Je dormais, bouche ouverte. D’un coup de langue, j’ai rattrapé un filet de bave. J’avais mal au dos. A un carrefour, en pleine campagne, il y avait deux voitures de la Garda, la police irlandaise. Et une autre un peu plus loin, sans signe de reconnaissance, avec trois hommes à bord et un quatrième, debout, adossé à la carrosserie. Sheila a ralenti. Elle est passée à hauteur du véhicule de police. Elle ne s’est pas arrêtée. Le fonctionnaire s’est penché, l’a reconnue. Il lui a fait un signe de tête et a noté quelque chose dans son carnet.
Tyrone Meehan m’avait parlé de la maison de son père. Je n’y étais jamais venu. C’était une ferme d’Irlande, de plain-pied, une bâtisse de chaux blanche et toit de chaume, en lisière de forêt. Une fumée légère sortait de la cheminée. Nous nous sommes garés sur le bas-côté de la route. Sheila a frappé trois fois du poing sur son avertisseur. Nous avons attendu dans la voiture. Et puis la porte s’est ouverte. Tyrone Meehan est apparu. Il avait mis un gilet de laine torsadé sous sa veste de tweed. Il portait sa casquette molle et une écharpe nouée. Il est sorti sur le seuil. Il a regardé à droite et à gauche. Il a fermé la porte à clef et m’a fait signe de le suivre en forêt.

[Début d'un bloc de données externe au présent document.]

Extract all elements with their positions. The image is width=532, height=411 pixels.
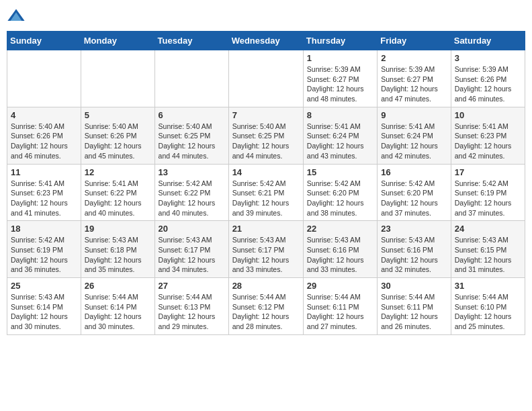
day-number: 22 <box>307 224 373 234</box>
calendar-cell: 4Sunrise: 5:40 AM Sunset: 6:26 PM Daylig… <box>7 107 81 164</box>
day-header-sunday: Sunday <box>7 32 81 50</box>
day-info: Sunrise: 5:40 AM Sunset: 6:26 PM Dayligh… <box>85 122 151 161</box>
day-number: 10 <box>455 110 521 120</box>
day-number: 25 <box>11 281 77 291</box>
day-info: Sunrise: 5:40 AM Sunset: 6:25 PM Dayligh… <box>232 122 300 161</box>
day-info: Sunrise: 5:42 AM Sunset: 6:21 PM Dayligh… <box>232 179 300 218</box>
calendar-cell: 18Sunrise: 5:42 AM Sunset: 6:19 PM Dayli… <box>7 221 81 278</box>
calendar-cell: 28Sunrise: 5:44 AM Sunset: 6:12 PM Dayli… <box>228 278 303 335</box>
calendar-cell: 20Sunrise: 5:43 AM Sunset: 6:17 PM Dayli… <box>154 221 228 278</box>
day-number: 31 <box>455 281 521 291</box>
day-number: 17 <box>455 167 521 177</box>
day-info: Sunrise: 5:44 AM Sunset: 6:11 PM Dayligh… <box>307 292 373 332</box>
calendar-cell: 6Sunrise: 5:40 AM Sunset: 6:25 PM Daylig… <box>154 107 228 164</box>
day-info: Sunrise: 5:44 AM Sunset: 6:10 PM Dayligh… <box>455 292 521 332</box>
calendar-cell <box>154 50 228 107</box>
calendar-cell <box>228 50 303 107</box>
day-info: Sunrise: 5:44 AM Sunset: 6:13 PM Dayligh… <box>159 292 225 332</box>
day-header-wednesday: Wednesday <box>228 32 303 50</box>
day-info: Sunrise: 5:44 AM Sunset: 6:14 PM Dayligh… <box>85 292 151 332</box>
day-number: 9 <box>381 110 447 120</box>
day-info: Sunrise: 5:42 AM Sunset: 6:19 PM Dayligh… <box>455 179 521 218</box>
logo <box>7 7 28 26</box>
day-number: 2 <box>381 53 447 63</box>
calendar-cell: 30Sunrise: 5:44 AM Sunset: 6:11 PM Dayli… <box>378 278 451 335</box>
calendar-cell: 11Sunrise: 5:41 AM Sunset: 6:23 PM Dayli… <box>7 164 81 221</box>
day-info: Sunrise: 5:43 AM Sunset: 6:17 PM Dayligh… <box>159 235 225 275</box>
calendar-week-2: 4Sunrise: 5:40 AM Sunset: 6:26 PM Daylig… <box>7 107 525 164</box>
day-header-tuesday: Tuesday <box>154 32 228 50</box>
day-info: Sunrise: 5:41 AM Sunset: 6:24 PM Dayligh… <box>381 122 447 161</box>
calendar-cell <box>81 50 154 107</box>
calendar-cell: 29Sunrise: 5:44 AM Sunset: 6:11 PM Dayli… <box>303 278 377 335</box>
day-info: Sunrise: 5:44 AM Sunset: 6:12 PM Dayligh… <box>232 292 300 332</box>
header <box>7 7 525 26</box>
calendar-cell <box>7 50 81 107</box>
calendar-cell: 21Sunrise: 5:43 AM Sunset: 6:17 PM Dayli… <box>228 221 303 278</box>
day-number: 23 <box>381 224 447 234</box>
day-number: 27 <box>159 281 225 291</box>
calendar-table: SundayMondayTuesdayWednesdayThursdayFrid… <box>7 31 525 335</box>
day-info: Sunrise: 5:41 AM Sunset: 6:24 PM Dayligh… <box>307 122 373 161</box>
day-header-friday: Friday <box>378 32 451 50</box>
calendar-header: SundayMondayTuesdayWednesdayThursdayFrid… <box>7 32 525 50</box>
calendar-cell: 25Sunrise: 5:43 AM Sunset: 6:14 PM Dayli… <box>7 278 81 335</box>
day-number: 12 <box>85 167 151 177</box>
calendar-cell: 15Sunrise: 5:42 AM Sunset: 6:20 PM Dayli… <box>303 164 377 221</box>
day-info: Sunrise: 5:44 AM Sunset: 6:11 PM Dayligh… <box>381 292 447 332</box>
calendar-week-3: 11Sunrise: 5:41 AM Sunset: 6:23 PM Dayli… <box>7 164 525 221</box>
day-number: 7 <box>232 110 300 120</box>
calendar-cell: 24Sunrise: 5:43 AM Sunset: 6:15 PM Dayli… <box>451 221 525 278</box>
calendar-cell: 16Sunrise: 5:42 AM Sunset: 6:20 PM Dayli… <box>378 164 451 221</box>
day-number: 6 <box>159 110 225 120</box>
day-number: 4 <box>11 110 77 120</box>
day-info: Sunrise: 5:43 AM Sunset: 6:15 PM Dayligh… <box>455 235 521 275</box>
day-info: Sunrise: 5:43 AM Sunset: 6:18 PM Dayligh… <box>85 235 151 275</box>
day-number: 26 <box>85 281 151 291</box>
calendar-cell: 10Sunrise: 5:41 AM Sunset: 6:23 PM Dayli… <box>451 107 525 164</box>
day-info: Sunrise: 5:43 AM Sunset: 6:16 PM Dayligh… <box>381 235 447 275</box>
day-header-saturday: Saturday <box>451 32 525 50</box>
day-info: Sunrise: 5:42 AM Sunset: 6:20 PM Dayligh… <box>307 179 373 218</box>
calendar-cell: 27Sunrise: 5:44 AM Sunset: 6:13 PM Dayli… <box>154 278 228 335</box>
day-number: 5 <box>85 110 151 120</box>
day-number: 3 <box>455 53 521 63</box>
day-number: 18 <box>11 224 77 234</box>
day-info: Sunrise: 5:39 AM Sunset: 6:26 PM Dayligh… <box>455 64 521 104</box>
day-number: 20 <box>159 224 225 234</box>
day-number: 13 <box>159 167 225 177</box>
day-header-thursday: Thursday <box>303 32 377 50</box>
day-info: Sunrise: 5:39 AM Sunset: 6:27 PM Dayligh… <box>307 64 373 104</box>
day-number: 29 <box>307 281 373 291</box>
day-number: 19 <box>85 224 151 234</box>
day-info: Sunrise: 5:42 AM Sunset: 6:22 PM Dayligh… <box>159 179 225 218</box>
day-info: Sunrise: 5:42 AM Sunset: 6:20 PM Dayligh… <box>381 179 447 218</box>
calendar-cell: 7Sunrise: 5:40 AM Sunset: 6:25 PM Daylig… <box>228 107 303 164</box>
day-info: Sunrise: 5:41 AM Sunset: 6:23 PM Dayligh… <box>11 179 77 218</box>
calendar-cell: 9Sunrise: 5:41 AM Sunset: 6:24 PM Daylig… <box>378 107 451 164</box>
calendar-cell: 12Sunrise: 5:41 AM Sunset: 6:22 PM Dayli… <box>81 164 154 221</box>
calendar-body: 1Sunrise: 5:39 AM Sunset: 6:27 PM Daylig… <box>7 50 525 335</box>
day-number: 8 <box>307 110 373 120</box>
day-number: 21 <box>232 224 300 234</box>
day-info: Sunrise: 5:41 AM Sunset: 6:23 PM Dayligh… <box>455 122 521 161</box>
calendar-cell: 26Sunrise: 5:44 AM Sunset: 6:14 PM Dayli… <box>81 278 154 335</box>
days-of-week-row: SundayMondayTuesdayWednesdayThursdayFrid… <box>7 32 525 50</box>
day-number: 28 <box>232 281 300 291</box>
calendar-cell: 5Sunrise: 5:40 AM Sunset: 6:26 PM Daylig… <box>81 107 154 164</box>
day-info: Sunrise: 5:42 AM Sunset: 6:19 PM Dayligh… <box>11 235 77 275</box>
calendar-cell: 2Sunrise: 5:39 AM Sunset: 6:27 PM Daylig… <box>378 50 451 107</box>
calendar-cell: 22Sunrise: 5:43 AM Sunset: 6:16 PM Dayli… <box>303 221 377 278</box>
logo-icon <box>7 7 26 26</box>
day-info: Sunrise: 5:40 AM Sunset: 6:25 PM Dayligh… <box>159 122 225 161</box>
day-number: 15 <box>307 167 373 177</box>
calendar-cell: 23Sunrise: 5:43 AM Sunset: 6:16 PM Dayli… <box>378 221 451 278</box>
calendar-week-4: 18Sunrise: 5:42 AM Sunset: 6:19 PM Dayli… <box>7 221 525 278</box>
calendar-cell: 19Sunrise: 5:43 AM Sunset: 6:18 PM Dayli… <box>81 221 154 278</box>
calendar-cell: 1Sunrise: 5:39 AM Sunset: 6:27 PM Daylig… <box>303 50 377 107</box>
calendar-cell: 14Sunrise: 5:42 AM Sunset: 6:21 PM Dayli… <box>228 164 303 221</box>
calendar-week-1: 1Sunrise: 5:39 AM Sunset: 6:27 PM Daylig… <box>7 50 525 107</box>
day-number: 14 <box>232 167 300 177</box>
day-info: Sunrise: 5:43 AM Sunset: 6:16 PM Dayligh… <box>307 235 373 275</box>
calendar-cell: 31Sunrise: 5:44 AM Sunset: 6:10 PM Dayli… <box>451 278 525 335</box>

— Je reviens te chercher dans une heure, m’a dit Sheila.
Je lui ai demandé si elle voulait rester. Elle a secoué la tête. Sheila Meehan n’a jamais beaucoup parlé. Dans les soirées, au pub, entre amis, elle a toujours gardé un silence terne. Depuis la trahison, elle est murée.

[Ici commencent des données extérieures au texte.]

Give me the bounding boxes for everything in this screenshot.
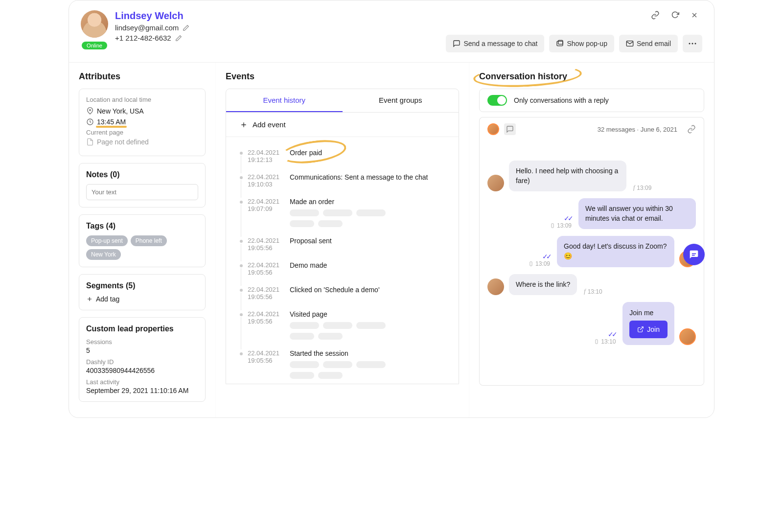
attributes-title: Attributes — [79, 71, 206, 82]
event-item: 22.04.202119:07:09Made an order — [238, 193, 447, 232]
show-popup-button[interactable]: Show pop-up — [549, 35, 614, 52]
tag[interactable]: Pop-up sent — [86, 235, 128, 246]
notes-card: Notes (0) — [79, 163, 206, 208]
tag[interactable]: New York — [86, 249, 121, 260]
page-icon — [86, 138, 94, 146]
customer-avatar — [487, 175, 504, 191]
svg-rect-8 — [552, 224, 553, 228]
chat-body: Hello. I need help with choosing a fare)… — [479, 141, 704, 386]
send-email-button[interactable]: Send email — [619, 35, 678, 52]
edit-icon[interactable] — [175, 35, 182, 42]
add-event-button[interactable]: Add event — [226, 113, 459, 137]
events-title: Events — [226, 71, 459, 82]
event-item: 22.04.202119:05:56Clicked on 'Schedule a… — [238, 281, 447, 305]
svg-rect-0 — [557, 41, 563, 46]
customer-avatar — [487, 278, 504, 295]
read-icon: ✓✓ — [564, 214, 572, 222]
svg-rect-9 — [530, 261, 532, 265]
channel-icon: f — [633, 184, 635, 191]
svg-point-6 — [90, 110, 91, 111]
add-tag-button[interactable]: Add tag — [86, 295, 198, 303]
refresh-icon[interactable] — [670, 10, 680, 20]
event-item: 22.04.202119:10:03Communications: Sent a… — [238, 168, 447, 193]
svg-point-4 — [692, 43, 693, 45]
tab-event-groups[interactable]: Event groups — [343, 89, 459, 112]
svg-point-5 — [695, 43, 696, 45]
chat-fab[interactable] — [683, 244, 705, 265]
clock-icon — [86, 118, 94, 126]
event-item: 22.04.202119:05:56Visited page — [238, 305, 447, 345]
profile-phone: +1 212-482-6632 — [115, 34, 171, 42]
event-item: 22.04.202119:12:13Order paid — [238, 144, 447, 168]
status-badge: Online — [82, 42, 107, 49]
conversation-header: 32 messages · June 6, 2021 — [479, 117, 704, 141]
link-icon[interactable] — [687, 125, 696, 134]
pin-icon — [86, 107, 94, 115]
svg-rect-10 — [596, 340, 598, 344]
device-icon — [550, 222, 555, 229]
close-icon[interactable] — [690, 10, 699, 20]
send-chat-button[interactable]: Send a message to chat — [446, 35, 544, 52]
device-icon — [529, 260, 533, 267]
tags-card: Tags (4) Pop-up sentPhone leftNew York — [79, 214, 206, 267]
event-item: 22.04.202119:05:56Started the session — [238, 345, 447, 384]
more-button[interactable] — [683, 35, 702, 52]
svg-rect-1 — [558, 40, 563, 44]
conversation-title: Conversation history — [479, 71, 704, 82]
conversation-filter: Only conversations with a reply — [479, 89, 704, 112]
agent-avatar — [487, 123, 499, 135]
custom-props-card: Custom lead properties Sessions 5 Dashly… — [79, 317, 206, 402]
edit-icon[interactable] — [183, 24, 189, 31]
location-card: Location and local time New York, USA 13… — [79, 89, 206, 156]
message-in: Hello. I need help with choosing a fare) — [509, 161, 626, 191]
join-button[interactable]: Join — [629, 321, 668, 338]
profile-avatar — [81, 10, 108, 38]
channel-icon: f — [584, 288, 585, 295]
tag[interactable]: Phone left — [131, 235, 167, 246]
notes-input[interactable] — [86, 184, 198, 200]
agent-avatar — [679, 328, 696, 345]
read-icon: ✓✓ — [608, 330, 616, 338]
profile-email: lindsey@gmail.com — [115, 23, 179, 32]
join-card: Join me Join — [622, 302, 674, 345]
tab-event-history[interactable]: Event history — [226, 89, 343, 112]
svg-point-3 — [689, 43, 691, 45]
device-icon — [594, 338, 599, 345]
profile-header: Online Lindsey Welch lindsey@gmail.com +… — [69, 0, 714, 63]
event-item: 22.04.202119:05:56Demo made — [238, 256, 447, 281]
message-out: Good day! Let's discuss in Zoom? 😊 — [557, 236, 674, 267]
copy-link-icon[interactable] — [650, 10, 660, 20]
chat-icon — [504, 123, 516, 135]
segments-card: Segments (5) Add tag — [79, 274, 206, 310]
message-out: We will answer you within 30 minutes via… — [578, 198, 696, 229]
filter-toggle[interactable] — [487, 95, 507, 106]
profile-name[interactable]: Lindsey Welch — [115, 10, 189, 22]
event-item: 22.04.202119:05:56Proposal sent — [238, 232, 447, 256]
read-icon: ✓✓ — [542, 253, 550, 260]
message-in: Where is the link? — [509, 274, 577, 296]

J’ai rejoint Tyrone sous le vent, au milieu des arbres morts. Il a cassé une branche de frêne pour se faire une badine. Il avait passé son pantalon dans ses bottes. Aucun bruit. Juste ses pas, les miens, sur le gelé d’hiver.
— On cherche du bois pour la cheminée, a dit Tyrone.

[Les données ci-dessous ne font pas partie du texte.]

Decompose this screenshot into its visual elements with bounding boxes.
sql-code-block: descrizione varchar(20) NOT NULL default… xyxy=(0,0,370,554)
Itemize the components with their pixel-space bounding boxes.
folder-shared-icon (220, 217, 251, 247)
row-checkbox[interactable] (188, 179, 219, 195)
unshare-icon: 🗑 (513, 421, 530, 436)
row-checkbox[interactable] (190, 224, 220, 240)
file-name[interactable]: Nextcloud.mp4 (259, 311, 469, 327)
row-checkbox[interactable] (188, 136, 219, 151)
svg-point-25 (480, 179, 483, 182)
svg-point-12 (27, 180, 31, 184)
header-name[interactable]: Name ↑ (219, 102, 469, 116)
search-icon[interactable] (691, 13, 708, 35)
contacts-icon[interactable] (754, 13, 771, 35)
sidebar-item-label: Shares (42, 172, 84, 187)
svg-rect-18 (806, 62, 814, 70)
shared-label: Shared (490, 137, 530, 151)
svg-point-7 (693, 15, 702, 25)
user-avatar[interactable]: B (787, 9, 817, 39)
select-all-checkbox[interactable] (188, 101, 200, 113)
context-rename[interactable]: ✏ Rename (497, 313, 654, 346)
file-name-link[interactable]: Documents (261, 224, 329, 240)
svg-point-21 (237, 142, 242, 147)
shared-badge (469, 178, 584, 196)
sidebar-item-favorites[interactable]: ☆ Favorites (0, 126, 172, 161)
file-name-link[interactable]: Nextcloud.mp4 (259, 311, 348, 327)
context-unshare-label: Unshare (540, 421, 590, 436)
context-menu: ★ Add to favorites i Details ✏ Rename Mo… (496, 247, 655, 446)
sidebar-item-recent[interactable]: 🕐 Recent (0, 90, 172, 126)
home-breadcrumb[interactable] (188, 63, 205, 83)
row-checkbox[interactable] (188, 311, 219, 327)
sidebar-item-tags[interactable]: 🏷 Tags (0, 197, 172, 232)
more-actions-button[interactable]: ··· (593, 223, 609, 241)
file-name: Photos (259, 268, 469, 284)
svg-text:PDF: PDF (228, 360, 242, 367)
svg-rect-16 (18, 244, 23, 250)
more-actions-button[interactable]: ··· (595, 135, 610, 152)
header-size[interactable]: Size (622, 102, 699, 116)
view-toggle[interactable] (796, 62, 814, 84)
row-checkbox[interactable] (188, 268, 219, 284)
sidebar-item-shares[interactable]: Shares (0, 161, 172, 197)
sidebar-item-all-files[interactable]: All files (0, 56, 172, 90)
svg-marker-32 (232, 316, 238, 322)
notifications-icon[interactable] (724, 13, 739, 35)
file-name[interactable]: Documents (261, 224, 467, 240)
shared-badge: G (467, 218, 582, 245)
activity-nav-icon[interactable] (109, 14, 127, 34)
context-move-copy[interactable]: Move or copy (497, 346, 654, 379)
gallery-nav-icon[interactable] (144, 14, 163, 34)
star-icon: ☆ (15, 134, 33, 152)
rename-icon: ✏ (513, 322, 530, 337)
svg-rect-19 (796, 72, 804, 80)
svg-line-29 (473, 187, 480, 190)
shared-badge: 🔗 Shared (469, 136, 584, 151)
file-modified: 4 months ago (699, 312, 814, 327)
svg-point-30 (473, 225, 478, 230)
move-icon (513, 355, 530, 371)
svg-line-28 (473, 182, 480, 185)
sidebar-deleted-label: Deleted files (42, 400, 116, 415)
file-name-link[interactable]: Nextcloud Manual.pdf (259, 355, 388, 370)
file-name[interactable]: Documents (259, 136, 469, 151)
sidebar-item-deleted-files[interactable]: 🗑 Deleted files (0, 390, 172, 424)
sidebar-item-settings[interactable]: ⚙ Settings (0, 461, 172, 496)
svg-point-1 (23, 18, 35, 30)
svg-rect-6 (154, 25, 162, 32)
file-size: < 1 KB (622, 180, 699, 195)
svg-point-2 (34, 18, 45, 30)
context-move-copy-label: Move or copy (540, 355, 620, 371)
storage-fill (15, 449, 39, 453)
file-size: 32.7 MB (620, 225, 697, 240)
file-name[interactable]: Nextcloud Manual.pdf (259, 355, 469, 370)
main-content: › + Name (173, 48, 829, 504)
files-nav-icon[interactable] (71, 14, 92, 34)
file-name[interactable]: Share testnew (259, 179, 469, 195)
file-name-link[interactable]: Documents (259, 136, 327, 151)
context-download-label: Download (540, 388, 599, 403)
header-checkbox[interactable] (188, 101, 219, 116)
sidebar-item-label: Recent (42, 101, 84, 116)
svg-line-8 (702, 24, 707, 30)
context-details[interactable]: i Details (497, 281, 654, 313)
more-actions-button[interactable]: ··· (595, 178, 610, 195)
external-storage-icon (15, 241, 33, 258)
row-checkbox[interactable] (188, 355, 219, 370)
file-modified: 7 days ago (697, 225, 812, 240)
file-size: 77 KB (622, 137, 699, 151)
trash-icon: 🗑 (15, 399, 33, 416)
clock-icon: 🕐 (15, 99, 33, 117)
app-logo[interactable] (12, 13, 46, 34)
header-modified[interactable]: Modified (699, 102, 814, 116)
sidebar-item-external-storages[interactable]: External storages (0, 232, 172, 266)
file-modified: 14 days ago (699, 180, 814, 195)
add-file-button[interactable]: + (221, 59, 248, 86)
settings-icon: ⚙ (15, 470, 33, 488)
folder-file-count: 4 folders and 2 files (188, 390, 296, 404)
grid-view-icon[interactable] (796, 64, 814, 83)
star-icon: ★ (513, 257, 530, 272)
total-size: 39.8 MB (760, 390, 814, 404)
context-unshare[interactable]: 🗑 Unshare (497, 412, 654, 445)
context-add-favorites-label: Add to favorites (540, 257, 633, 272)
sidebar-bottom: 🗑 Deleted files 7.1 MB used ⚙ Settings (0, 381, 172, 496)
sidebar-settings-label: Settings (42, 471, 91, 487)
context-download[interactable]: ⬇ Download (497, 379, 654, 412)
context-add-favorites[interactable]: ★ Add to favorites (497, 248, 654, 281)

Il s’est baissé. J’ai fait pareil. Pendant de longues minutes, sans un mot, nous avons ramassé du bois humide et froid.
— Ça suffit ? j’ai demandé, montrant ma charge.
— Ça ne suffit jamais, a répondu Tyrone.
Et puis il s’est baissé encore, retournant une souche du pied. En relevant la tête, il a croisé mon regard. Je ne l’avais pas encore vu dans les yeux. Cela faisait dix-huit jours que j’attendais cet instant. J’y ai pensé toutes les nuits. Ce moment me privait de sommeil. Que serait le regard de Tyrone Meehan ? Est-ce qu’on perd son éclat après avoir trahi ? Est-ce que les yeux sont plus sombres ? Différents ? Sont-ils recouverts par un voile ? Un crêpe de soie terne ? Reconnaît-on un traître à son regard ? Tyrone a relevé la tête et nous nous sommes croisés. Nous sommes restés comme ça, quelques secondes immenses. Moi penché, lui levé à demi. C’était Tyrone Meehan. Un peu plus seul, peut-être, un peu inquiet aussi mais il gardait son sourire en coin de paupières, ses rides profondes tracées jusqu’à la tempe. Et puis il s’est relevé tout à fait. Je l’ai suivi. Nous sommes entrés dans la maison du père.
C’était une grande pièce, des murs vides, un sol de terre battue. Il y avait une porte. Une chambre, probablement. Un évier sans eau. Sur la table, une lampe à gaz et des bougies partout. Mon traître est allé à la cheminée. Il a déposé son fagot. J’ai déposé le mien dans l’angle. Il s’est agenouillé en soufflant. Son dos semblait lui faire mal, ses genoux aussi. Il a froissé du papier journal, posé quelques branches dessus et arrosé le bûcher de son essence à briquet. La flamme a été immédiate et vive. Il s’est relevé, il a jeté d’autres branches au feu. Et puis il est resté comme ça, face à l’âtre, mains dans les poches, me tournant le dos.